3.  My doctor ordered me to not have blue light electronics (tv, ipod, phone, computer, etc) an hour before I went to bed.  I was skeptical but I must admit it seems to be helping me feel more tired.  Part of it is I have just been getting bored.  I can read for a little while but I’ve had a hard time thinking of anything else I could do for that hour but sleep and listen to an audiobook.  I’m not going to say the problem is so easily solved but I’m encouraged by the progress in the last week.

4. There are a lot of insomnia myths out there that don’t seem to make much of a difference for me.  For instance, the not eating after 8 pm rule clearly does not work for me (see rule #1).  Eating spicy food and even caffeine in the afternoon doesn’t seem to affect when I go to sleep.  I also can’t take a bath or shower.  Nothing will wake me up faster than that.  Sometimes I can’t even wash my face or brush my teeth (don’t worry do it in the morning) because the water (and peppermint) will wake me up.

5.  Still incredibly sensitive to light, sound and any other stimulus.  Can’t wait to move into my new house away from the pond and tree where I can customize my curtains and get the ultimate perfect sleep! It is my dream to have everything like at the hotel rooms I’ve stayed at.  When I stayed at the Hampton Inn in Folsom I slept for 12 hours! That’s the difference a controlled sleep environment makes for me, more than double my normal sleep!

6. Go to bed only when you are sleepy.  This I learned from my regular sleep doctor but its been reinforced the last few weeks. Never try to get yourself to sleep for more than 20 minutes.  If you can’t sleep get up do something and then when you feel tired try again.  When I think of that horrible incident in February where I couldn’t sleep for over 2 days a lot of it might have been solved if I had just stopped trying and done other things (although my brain was so worked up then I don’t know if that’s the case)

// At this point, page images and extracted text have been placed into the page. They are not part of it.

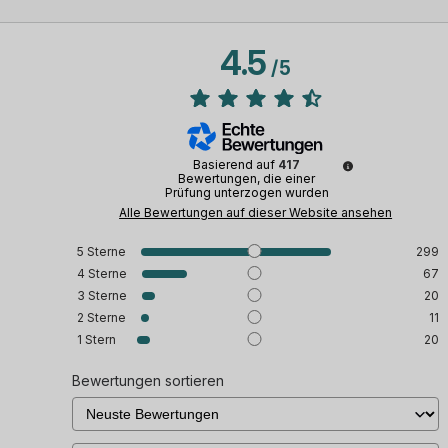
4.5
/
5
Basierend auf
417
Bewertungen, die einer
Prüfung unterzogen wurden
Alle Bewertungen auf dieser Website ansehen
5
Sterne
299
4
Sterne
67
3
Sterne
20
2
Sterne
11
1
Stern
20
Bewertungen sortieren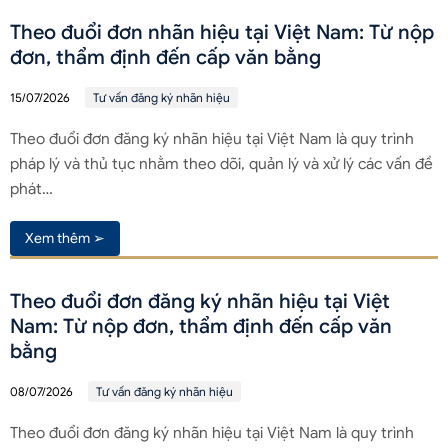
Theo đuổi đơn nhãn hiệu tại Việt Nam: Từ nộp
đơn, thẩm định đến cấp văn bằng
15/07/2026
Tư vấn đăng ký nhãn hiệu
Theo đuổi đơn đăng ký nhãn hiệu tại Việt Nam là quy trình
pháp lý và thủ tục nhằm theo dõi, quản lý và xử lý các vấn đề
phát…
Xem thêm ➢
Theo đuổi đơn đăng ký nhãn hiệu tại Việt
Nam: Từ nộp đơn, thẩm định đến cấp văn
bằng
08/07/2026
Tư vấn đăng ký nhãn hiệu
Theo đuổi đơn đăng ký nhãn hiệu tại Việt Nam là quy trình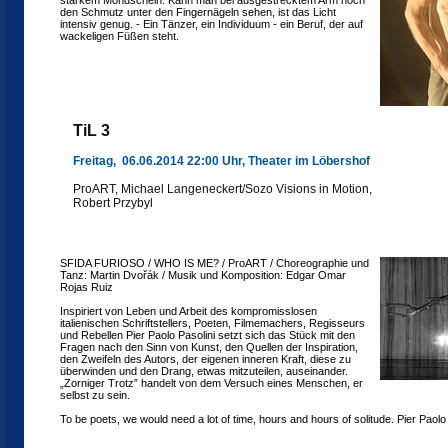
starkem Mondschein. Kann man bei ausgestrecktem Arm noch
den Schmutz unter den Fingernägeln sehen, ist das Licht
intensiv genug. - Ein Tänzer, ein Individuum - ein Beruf, der auf
wackeligen Füßen steht.
TiL 3
Freitag, 06.06.2014 22:00 Uhr, Theater im Löbershof
ProART, Michael Langeneckert/Sozo Visions in Motion,
Robert Przybyl
SFIDA FURIOSO / WHO IS ME? / ProART / Choreographie und
Tanz: Martin Dvořák / Musik und Komposition: Edgar Omar
Rojas Ruiz
Inspiriert von Leben und Arbeit des kompromisslosen
italienischen Schriftstellers, Poeten, Filmemachers, Regisseurs
und Rebellen Pier Paolo Pasolini setzt sich das Stück mit den
Fragen nach den Sinn von Kunst, den Quellen der Inspiration,
den Zweifeln des Autors, der eigenen inneren Kraft, diese zu
überwinden und den Drang, etwas mitzuteilen, auseinander.
„Zorniger Trotz” handelt von dem Versuch eines Menschen, er
selbst zu sein.
To be poets, we would need a lot of time, hours and hours of solitude. Pier Paolo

So, I think that’s a lot to learn in such a short period of time.  I’m grateful for good doctors while they last and soaking up all the knowledge I can.  My endocrinologist decided to not do the pay for practice so I have lost him… 😦  I don’t know what I’m going to do.  Makes me weary just thinking about it- maybe that’s the cure for insomnia, think about finding a doctor!

I know many of you struggle with insomnia and I’d encourage you to keep a detailed sleep log and try different strategies, even if they seem counter-intuitive (like eating before bed) and see what works.  I’d be curious to hear your findings and how they match up with mine.

Btw, the name of my doctor is Dr. Lori Neeleman and she is such an easy person to talk to, so insightful.  I really like her.